• _Task prompt_
Pick out all lines with the word "label" from the records that follow.

• _Provided records_
⁂

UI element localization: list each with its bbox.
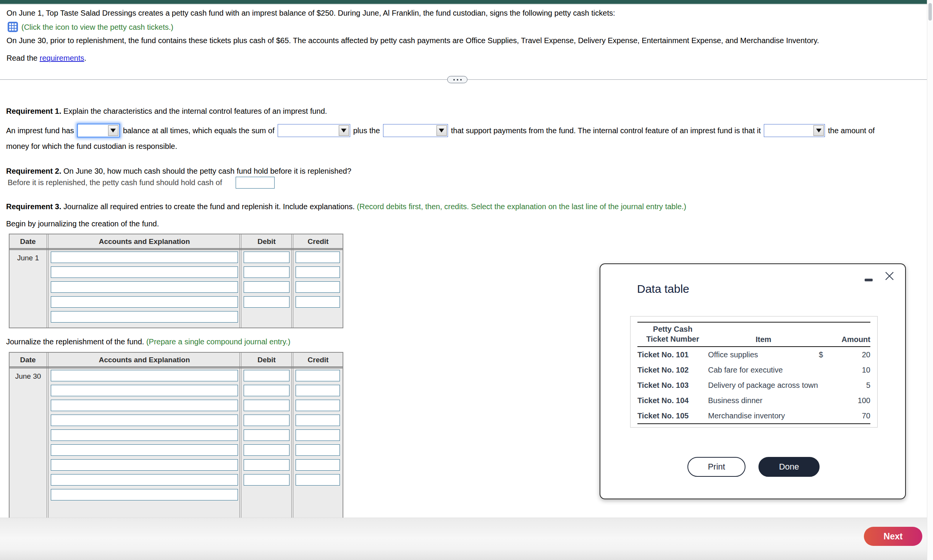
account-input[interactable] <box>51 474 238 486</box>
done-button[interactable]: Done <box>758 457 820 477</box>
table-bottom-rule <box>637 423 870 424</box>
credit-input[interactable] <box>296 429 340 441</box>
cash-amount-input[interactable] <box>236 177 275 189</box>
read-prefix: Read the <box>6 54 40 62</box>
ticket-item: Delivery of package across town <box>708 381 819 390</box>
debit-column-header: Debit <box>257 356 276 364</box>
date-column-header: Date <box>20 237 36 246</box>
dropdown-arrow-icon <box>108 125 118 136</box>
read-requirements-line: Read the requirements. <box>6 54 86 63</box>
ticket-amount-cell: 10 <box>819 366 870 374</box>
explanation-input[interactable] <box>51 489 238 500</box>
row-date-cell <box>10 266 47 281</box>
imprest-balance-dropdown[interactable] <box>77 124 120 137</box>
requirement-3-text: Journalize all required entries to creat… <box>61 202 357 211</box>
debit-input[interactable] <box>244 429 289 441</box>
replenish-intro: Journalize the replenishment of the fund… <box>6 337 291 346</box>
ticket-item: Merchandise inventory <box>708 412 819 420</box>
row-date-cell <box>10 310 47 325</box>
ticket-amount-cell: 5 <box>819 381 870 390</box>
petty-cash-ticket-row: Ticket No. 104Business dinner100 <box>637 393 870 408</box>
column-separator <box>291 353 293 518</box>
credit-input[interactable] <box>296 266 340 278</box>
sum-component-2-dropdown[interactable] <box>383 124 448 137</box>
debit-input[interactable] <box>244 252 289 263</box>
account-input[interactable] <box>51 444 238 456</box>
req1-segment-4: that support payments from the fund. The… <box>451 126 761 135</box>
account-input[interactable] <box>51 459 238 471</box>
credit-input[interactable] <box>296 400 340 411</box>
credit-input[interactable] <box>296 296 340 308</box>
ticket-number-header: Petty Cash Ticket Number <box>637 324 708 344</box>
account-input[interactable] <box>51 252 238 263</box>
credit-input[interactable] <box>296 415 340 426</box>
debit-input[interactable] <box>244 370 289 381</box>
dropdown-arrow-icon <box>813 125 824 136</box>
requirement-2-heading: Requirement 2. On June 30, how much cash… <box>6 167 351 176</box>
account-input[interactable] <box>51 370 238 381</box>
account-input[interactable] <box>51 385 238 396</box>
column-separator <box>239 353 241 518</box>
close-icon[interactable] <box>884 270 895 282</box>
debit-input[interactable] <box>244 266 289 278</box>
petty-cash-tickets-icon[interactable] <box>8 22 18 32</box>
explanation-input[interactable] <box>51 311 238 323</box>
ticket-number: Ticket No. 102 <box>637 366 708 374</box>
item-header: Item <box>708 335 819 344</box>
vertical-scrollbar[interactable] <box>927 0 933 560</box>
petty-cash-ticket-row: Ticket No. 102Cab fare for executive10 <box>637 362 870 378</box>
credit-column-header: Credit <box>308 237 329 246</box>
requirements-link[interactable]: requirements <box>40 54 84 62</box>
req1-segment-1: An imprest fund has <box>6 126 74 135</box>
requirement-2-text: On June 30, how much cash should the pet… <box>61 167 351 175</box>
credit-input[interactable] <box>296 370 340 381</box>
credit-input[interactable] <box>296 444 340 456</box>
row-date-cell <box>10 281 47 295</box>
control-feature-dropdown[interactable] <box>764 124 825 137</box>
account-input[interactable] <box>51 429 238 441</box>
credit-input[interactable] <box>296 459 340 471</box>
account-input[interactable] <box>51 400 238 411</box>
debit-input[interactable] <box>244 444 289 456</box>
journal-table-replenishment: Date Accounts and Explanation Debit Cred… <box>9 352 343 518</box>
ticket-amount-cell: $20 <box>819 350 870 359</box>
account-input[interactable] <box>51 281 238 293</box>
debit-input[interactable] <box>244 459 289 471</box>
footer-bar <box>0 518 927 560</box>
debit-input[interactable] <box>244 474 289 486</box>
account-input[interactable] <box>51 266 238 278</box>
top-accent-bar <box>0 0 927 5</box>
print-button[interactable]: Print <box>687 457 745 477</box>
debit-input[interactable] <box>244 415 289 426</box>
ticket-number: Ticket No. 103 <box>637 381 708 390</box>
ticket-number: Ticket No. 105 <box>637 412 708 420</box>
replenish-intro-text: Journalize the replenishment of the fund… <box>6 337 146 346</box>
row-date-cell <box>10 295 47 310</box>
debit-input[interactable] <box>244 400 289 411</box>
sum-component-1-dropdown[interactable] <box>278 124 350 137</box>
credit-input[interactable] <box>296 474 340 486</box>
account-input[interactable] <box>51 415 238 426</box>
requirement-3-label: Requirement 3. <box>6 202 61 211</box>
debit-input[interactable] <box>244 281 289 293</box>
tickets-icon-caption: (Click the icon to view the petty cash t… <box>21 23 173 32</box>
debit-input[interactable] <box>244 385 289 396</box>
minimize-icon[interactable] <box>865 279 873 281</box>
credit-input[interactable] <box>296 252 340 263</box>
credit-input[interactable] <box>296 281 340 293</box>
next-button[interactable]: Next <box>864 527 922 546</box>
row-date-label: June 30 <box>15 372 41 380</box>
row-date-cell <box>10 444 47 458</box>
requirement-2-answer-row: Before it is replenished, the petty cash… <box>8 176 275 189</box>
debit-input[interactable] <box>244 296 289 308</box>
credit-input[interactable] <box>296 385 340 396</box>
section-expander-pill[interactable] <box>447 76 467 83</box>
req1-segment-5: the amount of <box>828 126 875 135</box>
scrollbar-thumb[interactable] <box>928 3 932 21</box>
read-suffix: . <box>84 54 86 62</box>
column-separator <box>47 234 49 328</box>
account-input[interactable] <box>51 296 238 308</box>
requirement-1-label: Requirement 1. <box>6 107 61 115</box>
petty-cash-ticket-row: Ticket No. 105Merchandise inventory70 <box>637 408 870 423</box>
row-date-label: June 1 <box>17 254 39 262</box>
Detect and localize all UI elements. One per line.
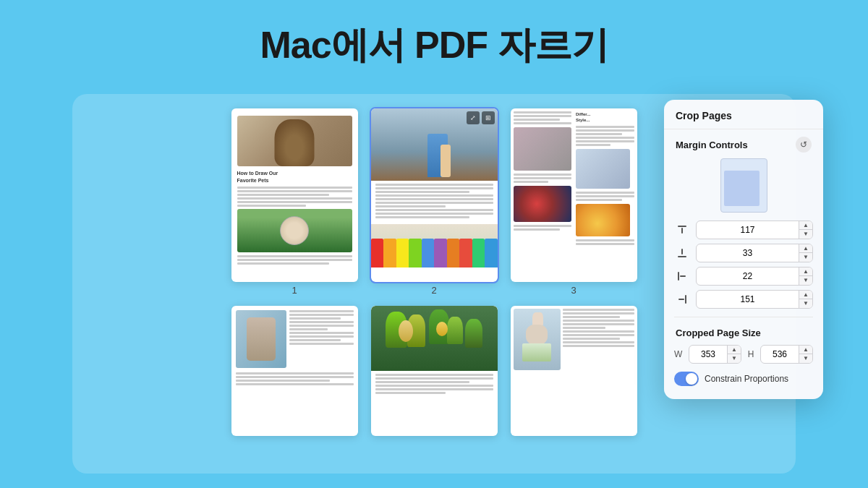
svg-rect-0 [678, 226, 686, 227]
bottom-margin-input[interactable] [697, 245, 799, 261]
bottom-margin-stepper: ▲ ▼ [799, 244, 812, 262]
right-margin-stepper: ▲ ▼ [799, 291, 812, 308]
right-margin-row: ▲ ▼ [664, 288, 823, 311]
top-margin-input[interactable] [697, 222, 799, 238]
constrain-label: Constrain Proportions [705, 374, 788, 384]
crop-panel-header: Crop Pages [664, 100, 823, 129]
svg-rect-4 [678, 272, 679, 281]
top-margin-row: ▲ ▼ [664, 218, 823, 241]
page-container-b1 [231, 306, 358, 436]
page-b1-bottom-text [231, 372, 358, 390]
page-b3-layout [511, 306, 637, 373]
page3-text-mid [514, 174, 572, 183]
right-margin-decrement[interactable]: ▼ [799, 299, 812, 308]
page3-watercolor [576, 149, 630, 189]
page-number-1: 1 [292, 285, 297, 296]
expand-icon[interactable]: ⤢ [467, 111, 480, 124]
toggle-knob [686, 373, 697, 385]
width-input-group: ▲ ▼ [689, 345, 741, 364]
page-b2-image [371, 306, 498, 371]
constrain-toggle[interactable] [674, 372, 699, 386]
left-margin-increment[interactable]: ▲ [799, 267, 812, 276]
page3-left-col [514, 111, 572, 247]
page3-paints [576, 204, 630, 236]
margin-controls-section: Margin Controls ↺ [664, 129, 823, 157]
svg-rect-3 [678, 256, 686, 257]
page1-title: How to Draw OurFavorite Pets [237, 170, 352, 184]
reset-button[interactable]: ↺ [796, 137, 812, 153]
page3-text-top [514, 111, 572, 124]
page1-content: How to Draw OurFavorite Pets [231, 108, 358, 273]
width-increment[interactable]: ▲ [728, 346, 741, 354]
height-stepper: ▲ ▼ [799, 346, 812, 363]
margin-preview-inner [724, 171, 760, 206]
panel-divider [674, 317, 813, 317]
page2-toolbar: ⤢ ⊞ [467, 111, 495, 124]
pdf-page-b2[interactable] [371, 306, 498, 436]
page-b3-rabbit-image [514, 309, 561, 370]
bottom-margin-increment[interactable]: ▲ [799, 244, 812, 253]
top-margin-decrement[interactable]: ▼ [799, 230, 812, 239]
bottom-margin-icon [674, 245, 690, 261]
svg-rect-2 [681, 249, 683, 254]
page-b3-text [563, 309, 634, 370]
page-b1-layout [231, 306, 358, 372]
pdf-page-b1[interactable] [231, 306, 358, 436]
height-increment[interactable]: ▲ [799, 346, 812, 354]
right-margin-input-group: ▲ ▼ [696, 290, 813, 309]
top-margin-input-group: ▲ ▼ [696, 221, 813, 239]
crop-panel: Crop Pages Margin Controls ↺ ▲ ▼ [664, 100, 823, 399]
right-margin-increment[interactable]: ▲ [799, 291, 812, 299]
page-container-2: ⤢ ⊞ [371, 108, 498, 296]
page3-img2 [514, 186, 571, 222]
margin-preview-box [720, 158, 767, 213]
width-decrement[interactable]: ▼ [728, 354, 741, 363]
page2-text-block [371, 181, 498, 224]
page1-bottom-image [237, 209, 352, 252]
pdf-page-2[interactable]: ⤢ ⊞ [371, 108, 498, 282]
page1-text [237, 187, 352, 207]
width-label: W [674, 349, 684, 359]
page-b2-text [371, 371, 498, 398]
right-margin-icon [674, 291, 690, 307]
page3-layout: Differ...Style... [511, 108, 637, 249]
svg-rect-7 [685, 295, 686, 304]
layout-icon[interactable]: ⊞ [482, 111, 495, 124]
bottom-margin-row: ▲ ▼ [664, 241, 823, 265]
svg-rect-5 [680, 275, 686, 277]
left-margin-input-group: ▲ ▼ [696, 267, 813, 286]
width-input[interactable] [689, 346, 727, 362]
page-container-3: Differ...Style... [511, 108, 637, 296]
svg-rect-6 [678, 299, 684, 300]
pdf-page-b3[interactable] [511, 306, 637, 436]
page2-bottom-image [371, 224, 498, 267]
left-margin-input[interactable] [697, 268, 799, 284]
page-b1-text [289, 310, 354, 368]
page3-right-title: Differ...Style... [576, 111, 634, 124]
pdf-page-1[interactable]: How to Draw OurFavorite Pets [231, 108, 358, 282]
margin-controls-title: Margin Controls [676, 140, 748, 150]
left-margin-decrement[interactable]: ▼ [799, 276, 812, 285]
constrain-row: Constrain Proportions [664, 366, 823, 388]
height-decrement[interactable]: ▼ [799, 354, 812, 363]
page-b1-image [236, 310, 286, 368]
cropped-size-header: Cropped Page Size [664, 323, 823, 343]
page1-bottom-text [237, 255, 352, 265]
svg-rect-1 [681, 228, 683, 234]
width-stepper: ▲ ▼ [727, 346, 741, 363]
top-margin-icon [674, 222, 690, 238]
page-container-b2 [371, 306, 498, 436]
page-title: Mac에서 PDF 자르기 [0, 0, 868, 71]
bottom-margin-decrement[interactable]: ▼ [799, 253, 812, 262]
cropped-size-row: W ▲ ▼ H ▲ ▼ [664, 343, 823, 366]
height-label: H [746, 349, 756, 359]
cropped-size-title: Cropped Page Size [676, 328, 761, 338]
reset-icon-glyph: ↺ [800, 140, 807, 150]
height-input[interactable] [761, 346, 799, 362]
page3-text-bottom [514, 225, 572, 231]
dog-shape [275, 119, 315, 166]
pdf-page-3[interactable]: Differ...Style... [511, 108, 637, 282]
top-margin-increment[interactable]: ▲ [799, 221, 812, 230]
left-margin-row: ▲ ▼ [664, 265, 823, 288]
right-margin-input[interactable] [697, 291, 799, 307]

⁂

• _Response to this task_
requirement-3-label: Requirement 3. <box>6 202 61 211</box>
row-date-label: June 30 <box>15 372 41 380</box>
requirement-1-label: Requirement 1. <box>6 107 61 115</box>
row-date-label: June 1 <box>17 254 39 262</box>
constrain-label: Constrain Proportions [705, 374, 788, 384]
width-label: W [674, 349, 684, 359]
height-label: H [746, 349, 756, 359]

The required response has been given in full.